Nake is light-weight and highly flexible Rake replacement with much better arguments parsing.

You might be wondering why to write yet another fucking task manager when we have Rake, Thor and others. Well, because all of them suck. For example Rake, anyone is actually using its CLI arguments, because it sucks so much, that everyone rather write ENV=test VERSION=10 rake db:migrate. It has not just shitty API for defining CLI arguments, but also it is using very weird and totally non-unix syntax like rake db:migrate[test,10]. This syntax isn’t just non-standard, but also some shells has [] as special characters, so you actually has to escape it.

Sounds terrible? Well and it’s not all! Let’s take a look at this example, as you can see if you have argument path and you let it empty, than it takes environment variable $PATH! I contact Jim Weirich so I hope he will remove this awful bug, but hey, it’s pretty bad anyway.

Features

- Tasks can have a name, description, dependencies, and blocks which will be executed when the task is called. Task can be also hidden if you don’t want to list it in the list of available tasks. - You can use `nake` in shebang, so you can use your file with tasks as a runner. - Arguments parsing, everything what start with -- will be passed into options hash and everything other will be treated as an arguments. Both arguments and options will be passed as a block arguments for task, so you don’t have to learn any new API, just use normal Ruby expressions as you are used to. Options are parsed into Ruby data types, so if you have --without-mysql, you’ll get {mysql: false}, if you have --name=botanicus, you’ll get {name: "botanicus"} etc. - Configuration support, so you don’t have to use bunch of constants as in Rake.

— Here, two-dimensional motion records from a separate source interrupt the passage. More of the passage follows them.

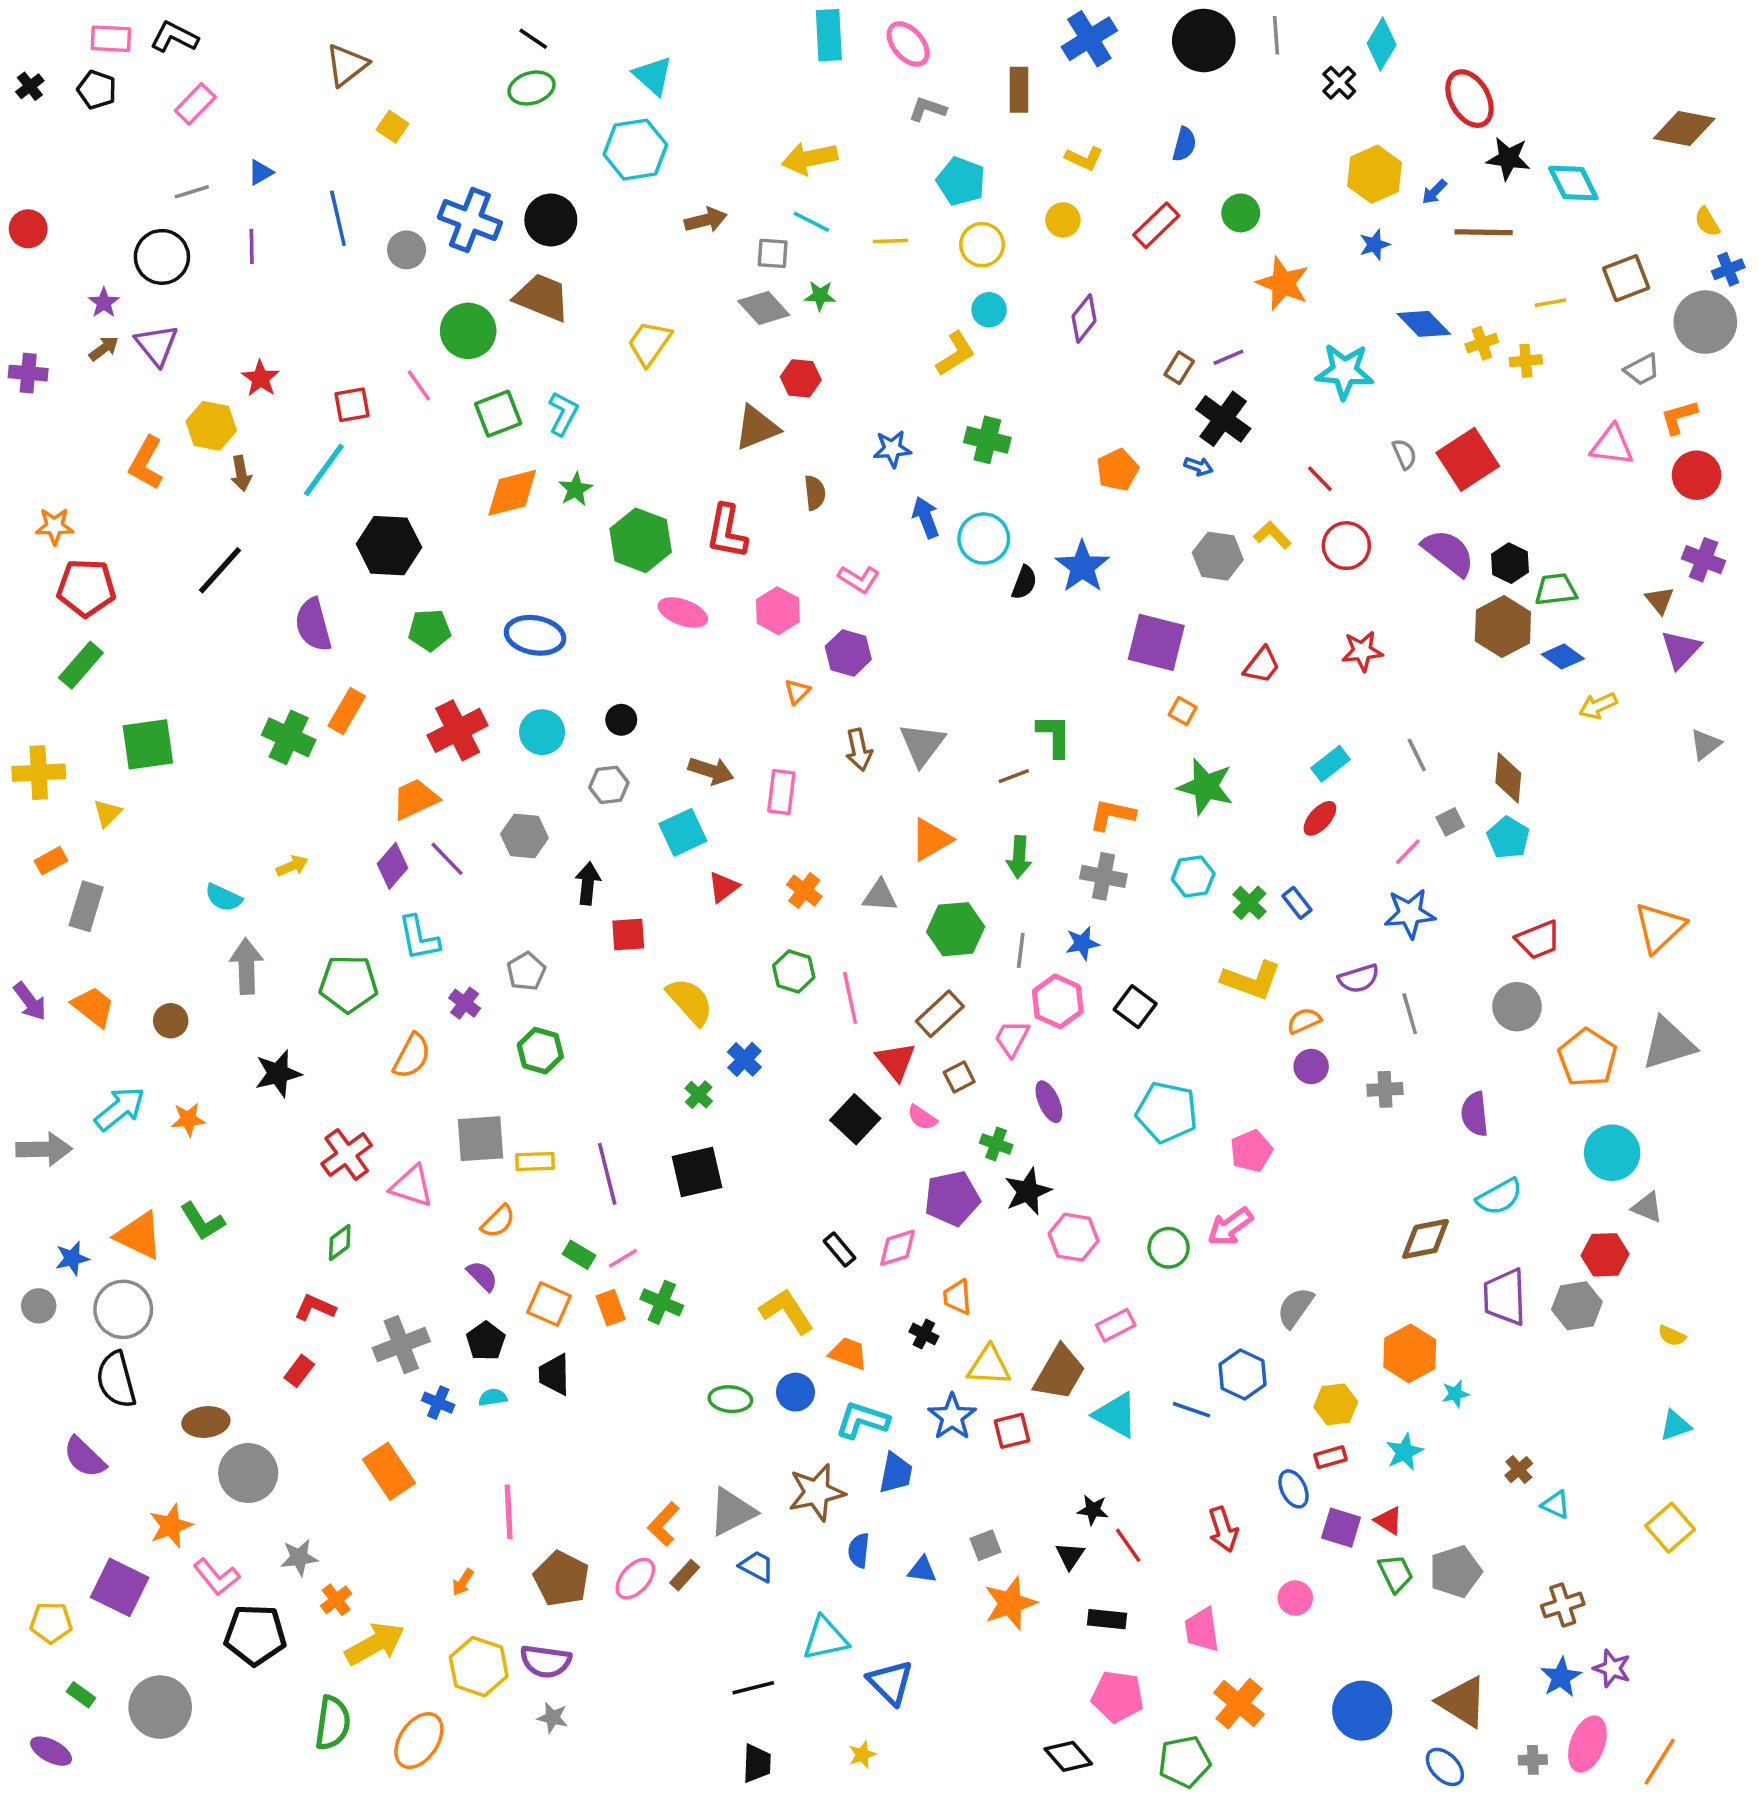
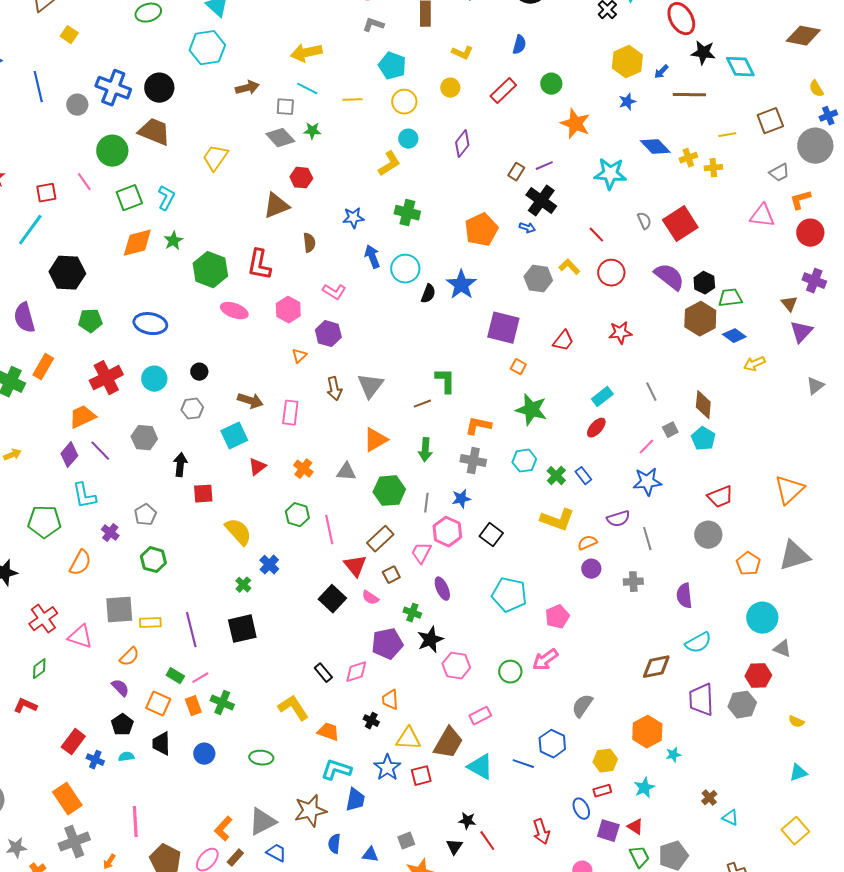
orange pentagon: (1118, 470) -> (481, 230), size x1.4
orange pentagon: (1587, 1058) -> (748, 564), size x0.7
gray cross: (401, 1345) -> (74, 842), moved
red rectangle: (299, 1371) -> (73, 742), moved, size x1.4
blue circle: (795, 1392) -> (204, 754), moved

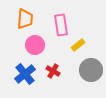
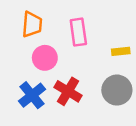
yellow rectangle: (78, 45) -> (121, 51), moved, turned 32
red cross: (53, 71) -> (68, 91), size x1.5

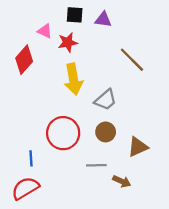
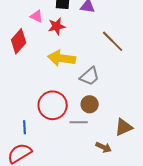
yellow arrow: (73, 79) -> (62, 58), turned 108
brown triangle: (138, 147) -> (124, 127), moved
gray line: (96, 165) -> (79, 122), moved

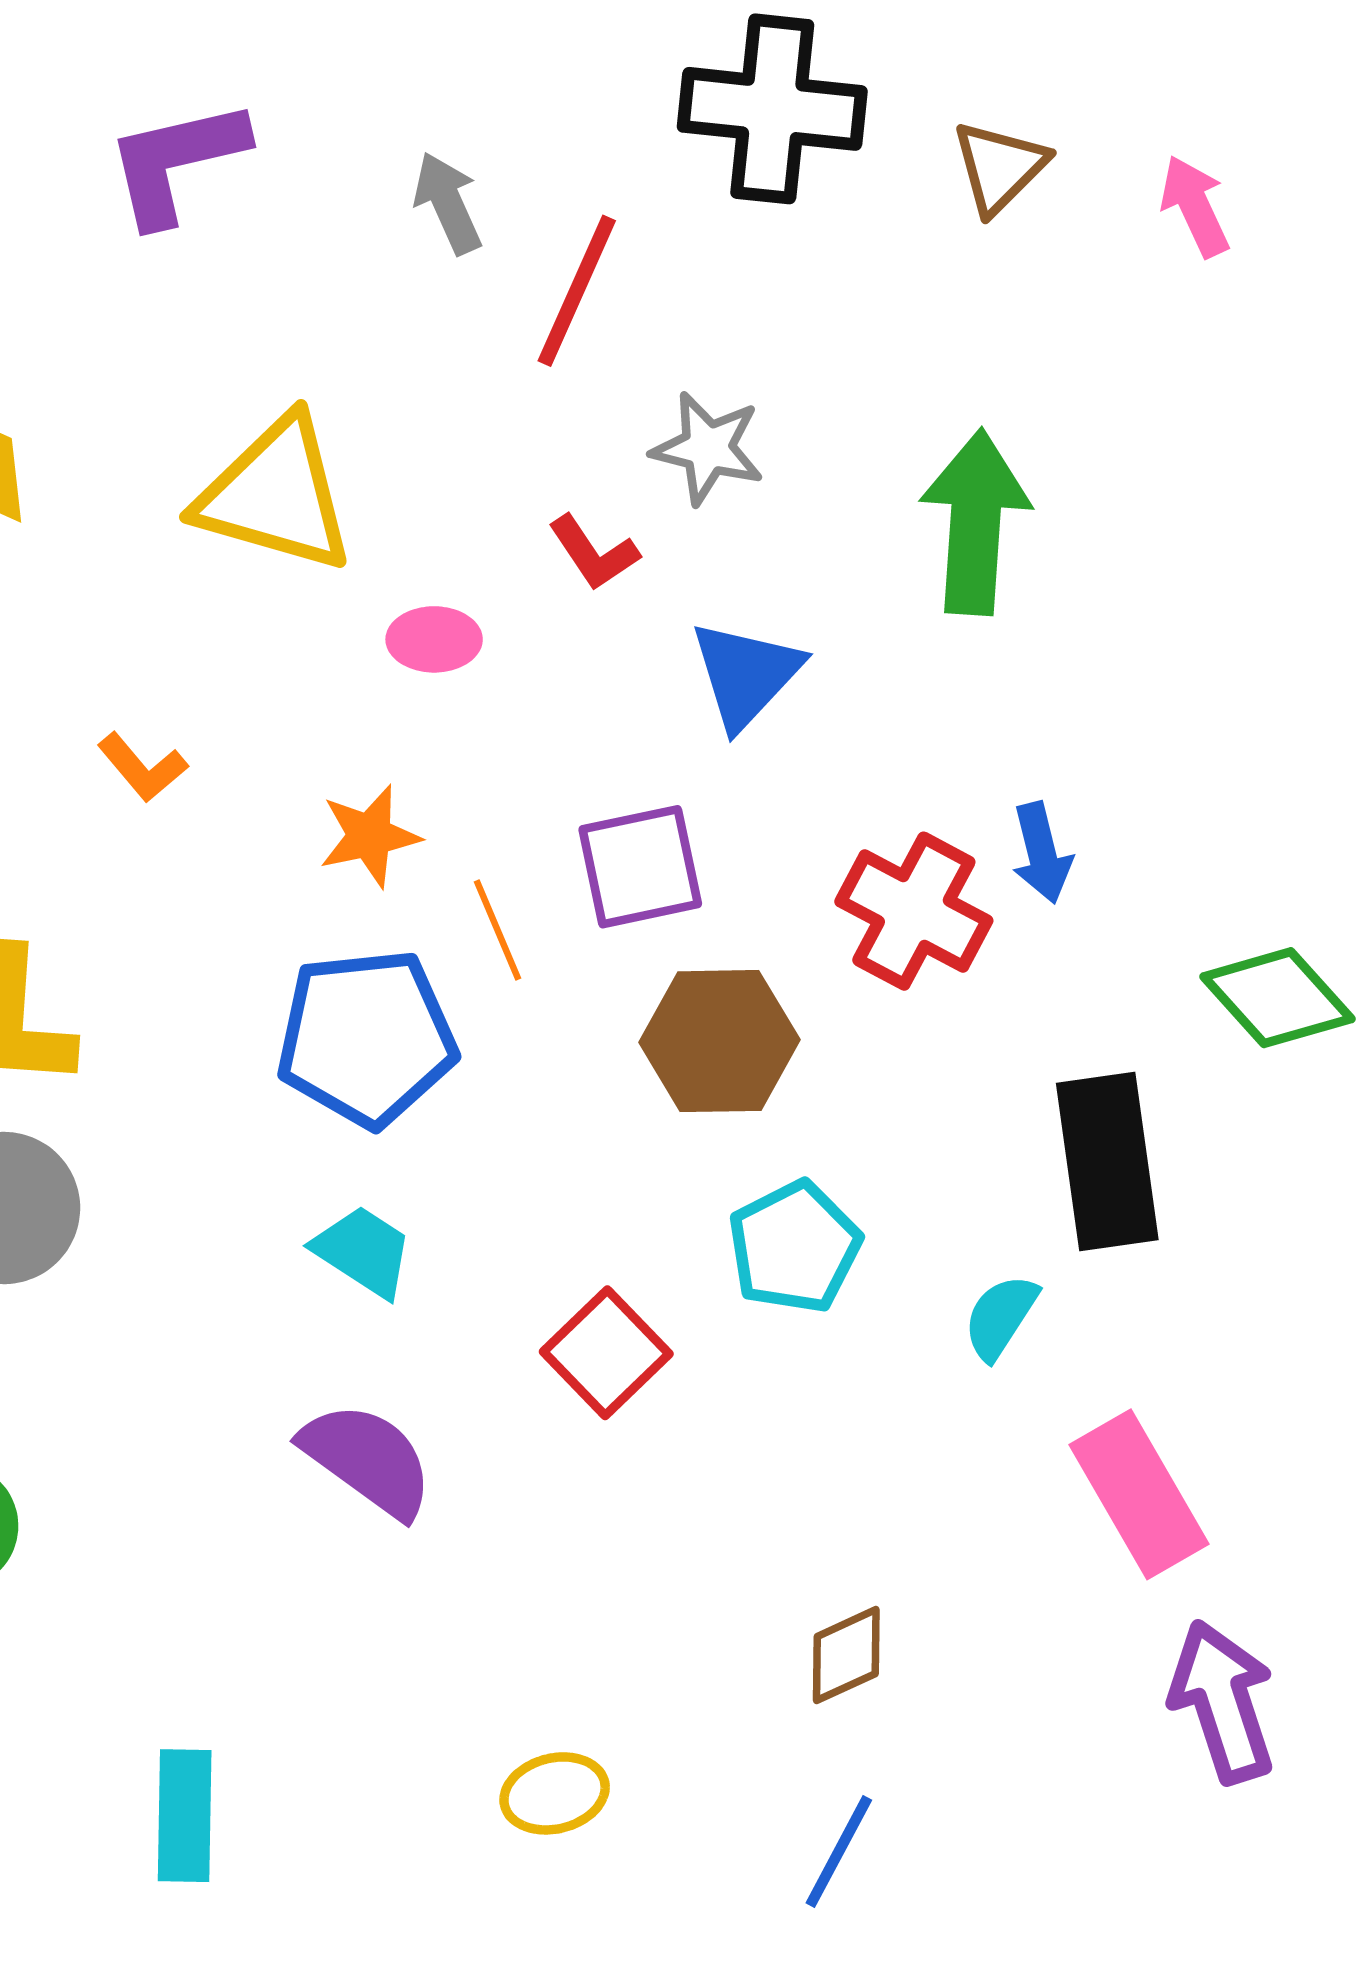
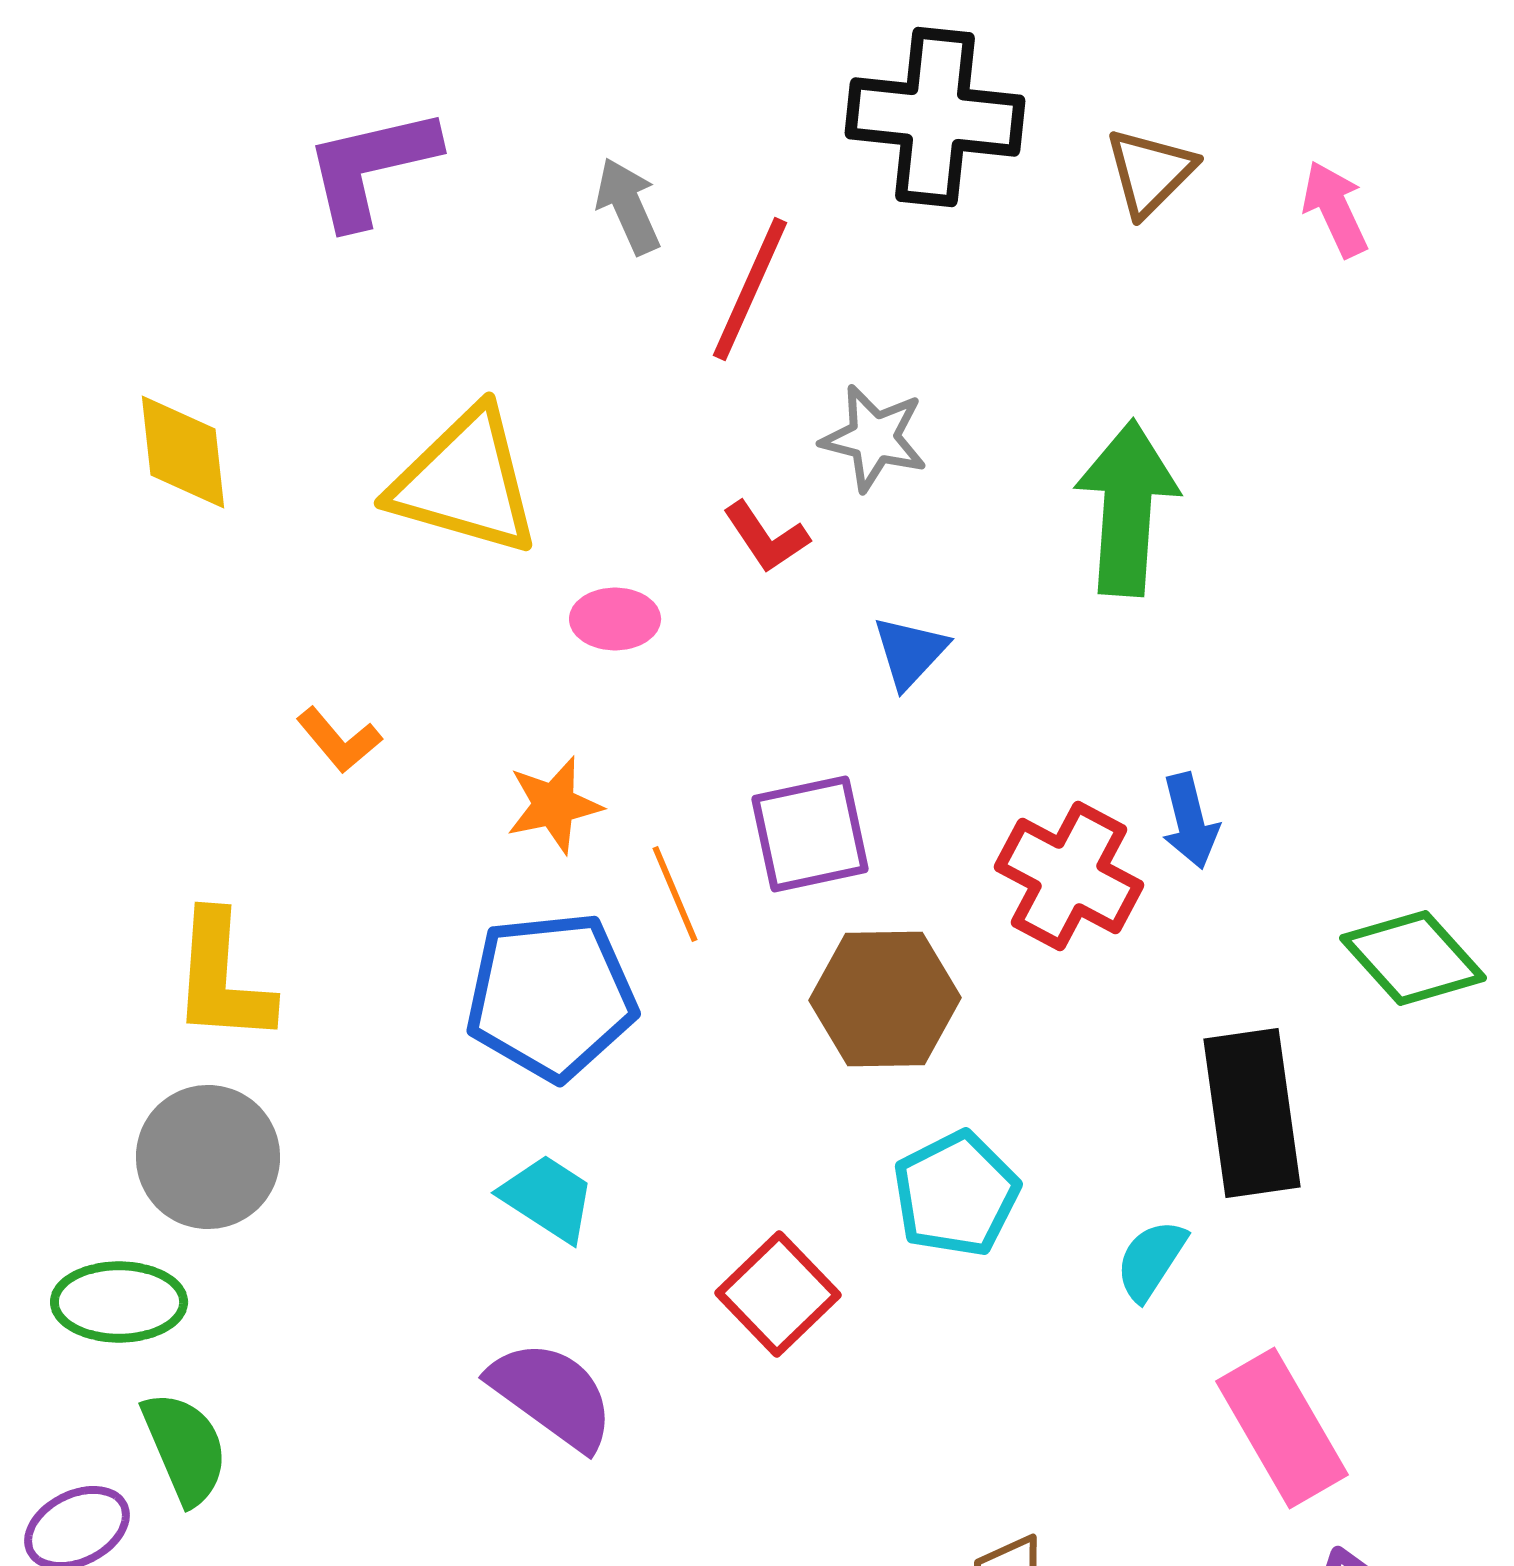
blue triangle: (746, 674) -> (910, 652), size x0.7

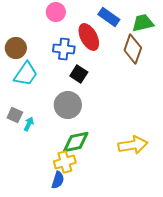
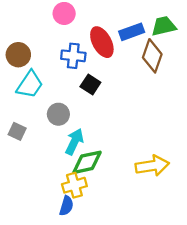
blue rectangle: (109, 17) -> (132, 32), moved, turned -55
gray circle: (68, 105) -> (58, 114), moved, size x0.7
cyan arrow: (29, 124) -> (74, 142), moved, size x1.6

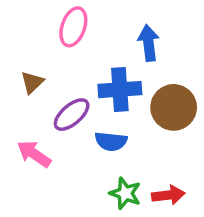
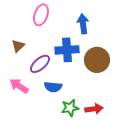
blue semicircle: (111, 141) -> (53, 87), moved
green star: (125, 193) -> (70, 108), turned -30

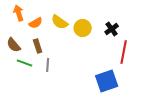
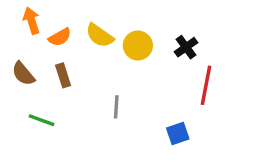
green line: (25, 63) -> (42, 120), moved
gray line: (48, 65) -> (116, 107), moved
blue square: (107, 81) -> (178, 134), size x0.6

Example: Task[:clean].config[:files] = Dir.glob("*.gem") - Arbitrary names of tasks is one of the key features of Nake. This way you can namespace your tasks (like nake build:prerelease) or you can define tasks like -T. - Two level of API for defining tasks. task helper is useful for defining simple tasks and if you need something more complicated, you can use Task.new - Interactive session if you run nake -i or nake -i task you get an interactive nake session.

Installation

Before installation, please ensure that you are running on Ruby 1.9 or higher, Ruby 1.8 isn’t supported!

  • From Gemcutter: gem install nake
  • JRuby: jruby --1.9 -S gem install nake
  • Install edge version via Rip: rip install git://github.com/botanicus/nake.git
  • Install tagged version via Rip: rip install git://github.com/botanicus/nake.git 0.1

Usage

First of all there is a bunch of examples, so you can try them. All these scripts are executable, so just run ./executable/basic.rb -T and that’s it!